| ASSIGNMENT |
Please transcribe, exactly, the line that contains "HPSBHF03611 rev. 2" and every line after it to the end of the records, and nothing else.

| ENTRIES SHOWN |
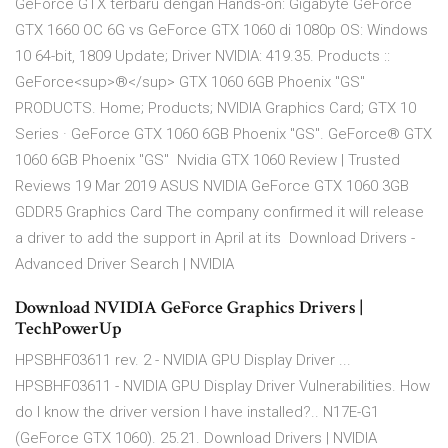
GeForce GTX terbaru dengan Hands-on: Gigabyte GeForce
GTX 1660 OC 6G vs GeForce GTX 1060 di 1080p OS: Windows
10 64-bit, 1809 Update; Driver NVIDIA: 419.35. Products ::
GeForce<sup>®</sup> GTX 1060 6GB Phoenix "GS"
PRODUCTS. Home; Products; NVIDIA Graphics Card; GTX 10
Series · GeForce GTX 1060 6GB Phoenix "GS". GeForce® GTX
1060 6GB Phoenix "GS" Nvidia GTX 1060 Review | Trusted
Reviews 19 Mar 2019 ASUS NVIDIA GeForce GTX 1060 3GB
GDDR5 Graphics Card The company confirmed it will release
a driver to add the support in April at its Download Drivers -
Advanced Driver Search | NVIDIA
Download NVIDIA GeForce Graphics Drivers |
TechPowerUp
HPSBHF03611 rev. 2 - NVIDIA GPU Display Driver ...
HPSBHF03611 - NVIDIA GPU Display Driver Vulnerabilities. How
do I know the driver version I have installed?.. N17E-G1
(GeForce GTX 1060). 25.21. Download Drivers | NVIDIA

| RESPONSE BOX |
HPSBHF03611 rev. 2 - NVIDIA GPU Display Driver ...
HPSBHF03611 - NVIDIA GPU Display Driver Vulnerabilities. How
do I know the driver version I have installed?.. N17E-G1
(GeForce GTX 1060). 25.21. Download Drivers | NVIDIA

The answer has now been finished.